This is an automated email from the ASF dual-hosted git repository.
turbaszek pushed a commit to branch v1-10-test
in repository https://gitbox.apache.org/repos/asf/airflow.git
The following commit(s) were added to refs/heads/v1-10-test by this push:
new b581362 Add FernetEnabledRule for upgrade check command (#11116)

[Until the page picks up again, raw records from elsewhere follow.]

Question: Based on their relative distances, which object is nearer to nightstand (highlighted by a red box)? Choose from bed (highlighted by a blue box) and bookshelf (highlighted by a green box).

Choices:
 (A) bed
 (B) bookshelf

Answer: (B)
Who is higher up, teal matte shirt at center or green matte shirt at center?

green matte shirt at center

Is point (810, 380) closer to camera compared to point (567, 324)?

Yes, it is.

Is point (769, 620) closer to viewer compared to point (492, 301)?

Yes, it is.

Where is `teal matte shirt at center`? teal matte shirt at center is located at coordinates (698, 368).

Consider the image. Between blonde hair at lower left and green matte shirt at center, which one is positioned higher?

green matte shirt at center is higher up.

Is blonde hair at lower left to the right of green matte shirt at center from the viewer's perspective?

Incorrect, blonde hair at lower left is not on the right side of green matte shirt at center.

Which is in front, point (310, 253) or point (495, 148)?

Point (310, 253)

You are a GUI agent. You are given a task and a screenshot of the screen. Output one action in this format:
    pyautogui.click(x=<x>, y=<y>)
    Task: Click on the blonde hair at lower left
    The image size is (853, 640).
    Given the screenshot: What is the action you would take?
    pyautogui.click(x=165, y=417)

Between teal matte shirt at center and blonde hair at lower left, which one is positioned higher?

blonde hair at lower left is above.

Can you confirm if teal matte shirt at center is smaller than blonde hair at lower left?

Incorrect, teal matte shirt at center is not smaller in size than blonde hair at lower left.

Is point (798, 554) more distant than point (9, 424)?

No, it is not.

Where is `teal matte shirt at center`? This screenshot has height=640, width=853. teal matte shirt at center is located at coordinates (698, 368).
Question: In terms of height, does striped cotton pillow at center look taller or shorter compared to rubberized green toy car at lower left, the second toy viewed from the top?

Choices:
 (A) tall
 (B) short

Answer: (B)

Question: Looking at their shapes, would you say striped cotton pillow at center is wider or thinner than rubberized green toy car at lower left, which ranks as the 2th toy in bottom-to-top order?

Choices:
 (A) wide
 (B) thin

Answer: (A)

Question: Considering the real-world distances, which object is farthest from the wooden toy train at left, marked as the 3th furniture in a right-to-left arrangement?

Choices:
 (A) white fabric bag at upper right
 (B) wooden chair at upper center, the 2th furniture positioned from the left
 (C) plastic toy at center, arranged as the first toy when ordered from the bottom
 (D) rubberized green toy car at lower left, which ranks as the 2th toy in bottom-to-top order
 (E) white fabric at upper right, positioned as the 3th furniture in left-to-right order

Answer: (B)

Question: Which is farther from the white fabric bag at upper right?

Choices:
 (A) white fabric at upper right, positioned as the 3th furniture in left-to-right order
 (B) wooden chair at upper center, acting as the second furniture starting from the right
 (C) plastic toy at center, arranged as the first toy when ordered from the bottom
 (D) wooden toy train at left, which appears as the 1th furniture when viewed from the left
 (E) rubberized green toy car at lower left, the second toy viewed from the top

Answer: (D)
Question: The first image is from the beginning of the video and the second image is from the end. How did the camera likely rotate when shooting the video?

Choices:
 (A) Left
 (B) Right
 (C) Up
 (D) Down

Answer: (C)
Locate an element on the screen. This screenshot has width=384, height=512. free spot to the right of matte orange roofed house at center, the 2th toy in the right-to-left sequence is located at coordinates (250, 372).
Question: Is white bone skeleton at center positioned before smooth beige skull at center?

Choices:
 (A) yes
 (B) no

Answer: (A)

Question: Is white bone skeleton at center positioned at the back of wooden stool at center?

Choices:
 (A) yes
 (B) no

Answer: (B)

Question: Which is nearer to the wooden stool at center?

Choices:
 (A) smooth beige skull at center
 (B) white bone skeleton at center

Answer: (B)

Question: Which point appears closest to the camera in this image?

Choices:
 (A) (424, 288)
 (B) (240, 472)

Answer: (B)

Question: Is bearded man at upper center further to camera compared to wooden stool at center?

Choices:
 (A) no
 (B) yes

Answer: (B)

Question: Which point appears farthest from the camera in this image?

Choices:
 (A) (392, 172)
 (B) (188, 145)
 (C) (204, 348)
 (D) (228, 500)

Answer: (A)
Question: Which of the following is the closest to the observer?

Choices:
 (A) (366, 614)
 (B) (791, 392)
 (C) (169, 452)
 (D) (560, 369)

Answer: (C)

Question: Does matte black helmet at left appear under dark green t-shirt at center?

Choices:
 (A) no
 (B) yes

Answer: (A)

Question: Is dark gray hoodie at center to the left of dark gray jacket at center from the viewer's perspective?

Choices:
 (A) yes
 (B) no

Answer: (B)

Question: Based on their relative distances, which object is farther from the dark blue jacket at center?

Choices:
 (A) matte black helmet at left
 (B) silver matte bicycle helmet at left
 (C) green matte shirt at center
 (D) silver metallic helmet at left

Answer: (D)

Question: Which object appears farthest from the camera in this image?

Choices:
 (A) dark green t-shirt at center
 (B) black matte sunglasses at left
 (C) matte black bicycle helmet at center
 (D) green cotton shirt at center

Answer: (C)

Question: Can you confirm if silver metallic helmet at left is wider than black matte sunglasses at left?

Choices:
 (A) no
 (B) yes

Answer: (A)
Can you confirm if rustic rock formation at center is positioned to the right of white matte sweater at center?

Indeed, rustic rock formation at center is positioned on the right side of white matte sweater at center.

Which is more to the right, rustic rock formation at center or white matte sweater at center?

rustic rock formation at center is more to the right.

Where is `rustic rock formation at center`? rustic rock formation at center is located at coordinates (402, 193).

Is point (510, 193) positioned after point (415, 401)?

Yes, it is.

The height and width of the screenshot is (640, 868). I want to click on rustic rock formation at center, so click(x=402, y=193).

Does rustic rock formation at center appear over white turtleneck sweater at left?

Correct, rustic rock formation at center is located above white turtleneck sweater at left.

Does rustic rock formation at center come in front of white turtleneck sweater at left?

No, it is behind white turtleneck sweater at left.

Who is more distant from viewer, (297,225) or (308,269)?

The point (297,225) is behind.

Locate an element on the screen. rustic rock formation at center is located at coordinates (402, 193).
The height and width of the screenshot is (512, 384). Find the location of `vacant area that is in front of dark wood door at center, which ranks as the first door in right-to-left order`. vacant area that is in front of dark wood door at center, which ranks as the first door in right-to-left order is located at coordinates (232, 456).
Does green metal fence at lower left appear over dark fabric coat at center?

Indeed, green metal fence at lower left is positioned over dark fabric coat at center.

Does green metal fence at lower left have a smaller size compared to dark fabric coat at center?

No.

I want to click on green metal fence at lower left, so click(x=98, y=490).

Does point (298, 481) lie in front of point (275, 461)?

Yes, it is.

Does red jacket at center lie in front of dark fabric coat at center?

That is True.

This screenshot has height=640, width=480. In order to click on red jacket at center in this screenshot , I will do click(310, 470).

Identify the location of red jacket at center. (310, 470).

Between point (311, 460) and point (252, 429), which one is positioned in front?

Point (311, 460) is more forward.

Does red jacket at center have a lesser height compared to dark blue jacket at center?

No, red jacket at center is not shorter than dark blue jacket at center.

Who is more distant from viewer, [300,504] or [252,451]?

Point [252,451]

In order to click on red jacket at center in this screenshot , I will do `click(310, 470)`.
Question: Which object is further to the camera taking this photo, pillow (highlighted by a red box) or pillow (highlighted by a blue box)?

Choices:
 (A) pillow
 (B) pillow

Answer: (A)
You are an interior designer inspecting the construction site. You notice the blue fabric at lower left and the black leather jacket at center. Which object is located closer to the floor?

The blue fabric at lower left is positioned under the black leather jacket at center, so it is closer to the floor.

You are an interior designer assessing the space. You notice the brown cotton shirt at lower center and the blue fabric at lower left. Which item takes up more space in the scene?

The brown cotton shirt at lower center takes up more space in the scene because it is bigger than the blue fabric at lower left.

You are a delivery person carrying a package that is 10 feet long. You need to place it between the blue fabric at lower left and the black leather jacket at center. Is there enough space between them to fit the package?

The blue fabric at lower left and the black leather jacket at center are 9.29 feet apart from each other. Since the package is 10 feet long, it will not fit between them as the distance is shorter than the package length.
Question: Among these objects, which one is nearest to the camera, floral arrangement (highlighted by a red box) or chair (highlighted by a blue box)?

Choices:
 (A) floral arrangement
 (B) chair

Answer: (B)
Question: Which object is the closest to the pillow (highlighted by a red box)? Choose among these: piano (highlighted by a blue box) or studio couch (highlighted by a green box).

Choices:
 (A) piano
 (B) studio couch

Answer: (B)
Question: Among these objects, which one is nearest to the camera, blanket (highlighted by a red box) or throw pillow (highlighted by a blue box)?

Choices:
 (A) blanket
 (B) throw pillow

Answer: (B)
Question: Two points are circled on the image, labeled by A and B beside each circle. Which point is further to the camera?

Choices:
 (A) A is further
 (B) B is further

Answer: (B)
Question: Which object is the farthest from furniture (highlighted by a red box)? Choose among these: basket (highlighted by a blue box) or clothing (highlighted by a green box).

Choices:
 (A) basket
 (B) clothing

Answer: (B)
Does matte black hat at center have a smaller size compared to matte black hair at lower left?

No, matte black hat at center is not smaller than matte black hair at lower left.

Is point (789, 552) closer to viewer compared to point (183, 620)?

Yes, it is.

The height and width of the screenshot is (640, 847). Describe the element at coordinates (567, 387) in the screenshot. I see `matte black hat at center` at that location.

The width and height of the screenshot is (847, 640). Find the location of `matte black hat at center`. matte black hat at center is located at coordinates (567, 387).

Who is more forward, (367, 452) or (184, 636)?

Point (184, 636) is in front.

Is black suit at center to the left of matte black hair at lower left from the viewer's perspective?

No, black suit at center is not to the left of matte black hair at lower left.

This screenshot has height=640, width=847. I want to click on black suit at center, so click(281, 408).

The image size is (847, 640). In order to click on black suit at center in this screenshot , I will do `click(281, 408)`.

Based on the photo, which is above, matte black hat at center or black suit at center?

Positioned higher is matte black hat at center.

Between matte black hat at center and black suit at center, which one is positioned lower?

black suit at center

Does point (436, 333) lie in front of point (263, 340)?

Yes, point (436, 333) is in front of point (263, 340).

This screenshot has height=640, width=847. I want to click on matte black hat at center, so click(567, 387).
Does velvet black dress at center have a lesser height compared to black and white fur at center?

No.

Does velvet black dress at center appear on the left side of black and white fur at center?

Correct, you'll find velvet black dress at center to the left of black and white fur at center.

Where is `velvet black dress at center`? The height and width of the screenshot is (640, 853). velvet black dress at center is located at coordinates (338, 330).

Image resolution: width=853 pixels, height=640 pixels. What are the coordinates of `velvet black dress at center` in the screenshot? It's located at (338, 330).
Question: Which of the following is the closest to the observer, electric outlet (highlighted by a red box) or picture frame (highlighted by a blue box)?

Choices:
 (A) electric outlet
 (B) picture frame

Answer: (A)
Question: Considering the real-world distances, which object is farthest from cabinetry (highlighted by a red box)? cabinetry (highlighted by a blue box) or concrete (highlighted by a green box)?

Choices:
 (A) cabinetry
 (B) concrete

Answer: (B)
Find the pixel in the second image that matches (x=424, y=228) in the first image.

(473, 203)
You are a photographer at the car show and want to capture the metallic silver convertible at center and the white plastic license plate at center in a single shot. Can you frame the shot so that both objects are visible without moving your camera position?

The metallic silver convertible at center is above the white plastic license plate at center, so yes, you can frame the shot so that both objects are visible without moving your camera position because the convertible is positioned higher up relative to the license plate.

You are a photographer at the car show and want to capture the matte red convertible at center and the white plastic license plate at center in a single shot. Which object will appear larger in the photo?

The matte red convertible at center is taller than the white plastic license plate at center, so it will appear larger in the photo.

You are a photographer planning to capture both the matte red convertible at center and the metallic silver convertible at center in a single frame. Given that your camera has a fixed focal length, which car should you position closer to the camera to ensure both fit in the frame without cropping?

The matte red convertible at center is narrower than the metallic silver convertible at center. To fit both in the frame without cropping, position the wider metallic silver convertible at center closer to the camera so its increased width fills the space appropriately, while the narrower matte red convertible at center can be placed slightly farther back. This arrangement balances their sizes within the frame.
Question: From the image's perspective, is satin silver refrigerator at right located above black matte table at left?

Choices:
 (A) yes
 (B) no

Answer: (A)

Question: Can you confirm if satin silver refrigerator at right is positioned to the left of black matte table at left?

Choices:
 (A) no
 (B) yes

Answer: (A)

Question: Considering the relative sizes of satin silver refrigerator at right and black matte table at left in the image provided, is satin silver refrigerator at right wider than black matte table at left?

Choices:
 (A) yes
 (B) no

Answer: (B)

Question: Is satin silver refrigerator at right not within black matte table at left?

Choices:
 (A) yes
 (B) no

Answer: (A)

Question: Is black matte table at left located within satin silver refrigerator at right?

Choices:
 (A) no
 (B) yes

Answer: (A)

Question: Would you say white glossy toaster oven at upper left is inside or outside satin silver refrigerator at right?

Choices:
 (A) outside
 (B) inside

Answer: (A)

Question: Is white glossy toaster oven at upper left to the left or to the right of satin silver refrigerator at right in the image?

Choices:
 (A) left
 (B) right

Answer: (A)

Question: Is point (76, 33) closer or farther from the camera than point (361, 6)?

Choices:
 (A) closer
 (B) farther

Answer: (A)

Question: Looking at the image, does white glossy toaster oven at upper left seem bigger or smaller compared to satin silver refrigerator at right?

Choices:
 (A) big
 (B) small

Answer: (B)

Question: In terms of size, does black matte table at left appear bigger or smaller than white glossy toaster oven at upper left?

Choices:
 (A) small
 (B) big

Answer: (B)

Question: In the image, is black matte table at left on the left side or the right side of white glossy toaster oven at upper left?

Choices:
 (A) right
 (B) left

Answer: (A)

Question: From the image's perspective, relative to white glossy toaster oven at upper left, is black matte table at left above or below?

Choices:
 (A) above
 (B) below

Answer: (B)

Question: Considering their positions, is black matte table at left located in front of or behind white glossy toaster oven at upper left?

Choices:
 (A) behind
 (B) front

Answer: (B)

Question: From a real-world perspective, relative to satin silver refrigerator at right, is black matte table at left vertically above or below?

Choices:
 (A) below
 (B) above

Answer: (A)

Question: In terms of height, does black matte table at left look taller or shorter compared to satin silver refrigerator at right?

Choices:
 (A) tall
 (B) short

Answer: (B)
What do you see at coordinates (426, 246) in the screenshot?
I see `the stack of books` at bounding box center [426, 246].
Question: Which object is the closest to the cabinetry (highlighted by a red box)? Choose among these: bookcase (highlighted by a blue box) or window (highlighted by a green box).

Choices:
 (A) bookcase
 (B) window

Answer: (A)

b581362 is described below
commit b5813628ab8c247dd1647246cfe19ada637ea58f
Author: sangarshanan <[email protected]>
AuthorDate: Sun Sep 27 16:04:37 2020 +0530
Add FernetEnabledRule for upgrade check command (#11116)
---
airflow/upgrade/rules/fernet_enabled.py | 39 +++++++++++++++++++++++++
tests/upgrade/rules/test_fernet_enabled.py | 47 ++++++++++++++++++++++++++++++
2 files changed, 86 insertions(+)
diff --git a/airflow/upgrade/rules/fernet_enabled.py
b/airflow/upgrade/rules/fernet_enabled.py
new file mode 100644
index 0000000..b5f9947
--- /dev/null
+++ b/airflow/upgrade/rules/fernet_enabled.py
@@ -0,0 +1,39 @@
+# Licensed to the Apache Software Foundation (ASF) under one
+# or more contributor license agreements. See the NOTICE file
+# distributed with this work for additional information
+# regarding copyright ownership. The ASF licenses this file
+# to you under the Apache License, Version 2.0 (the
+# "License"); you may not use this file except in compliance
+# with the License. You may obtain a copy of the License at
+#
+# http://www.apache.org/licenses/LICENSE-2.0
+#
+# Unless required by applicable law or agreed to in writing,
+# software distributed under the License is distributed on an
+# "AS IS" BASIS, WITHOUT WARRANTIES OR CONDITIONS OF ANY
+# KIND, either express or implied. See the License for the
+# specific language governing permissions and limitations
+# under the License.
+
+from __future__ import absolute_import
+
+from airflow.configuration import conf
+from airflow.upgrade.rules.base_rule import BaseRule
+
+
+class FernetEnabledRule(BaseRule):
+ title = "Fernet is enabled by default"
+
+ description = (
+ "The fernet mechanism is enabled by default "
+ "to increase the security of the default installation."
+ )
+
+ def check(self):
+ fernet_key = conf.get("core", "fernet_key")
+ if not fernet_key:
+ return (
+ "fernet_key in airflow.cfg must be explicitly set empty as
fernet mechanism is enabled"
+ "by default. This means that the apache-airflow[crypto]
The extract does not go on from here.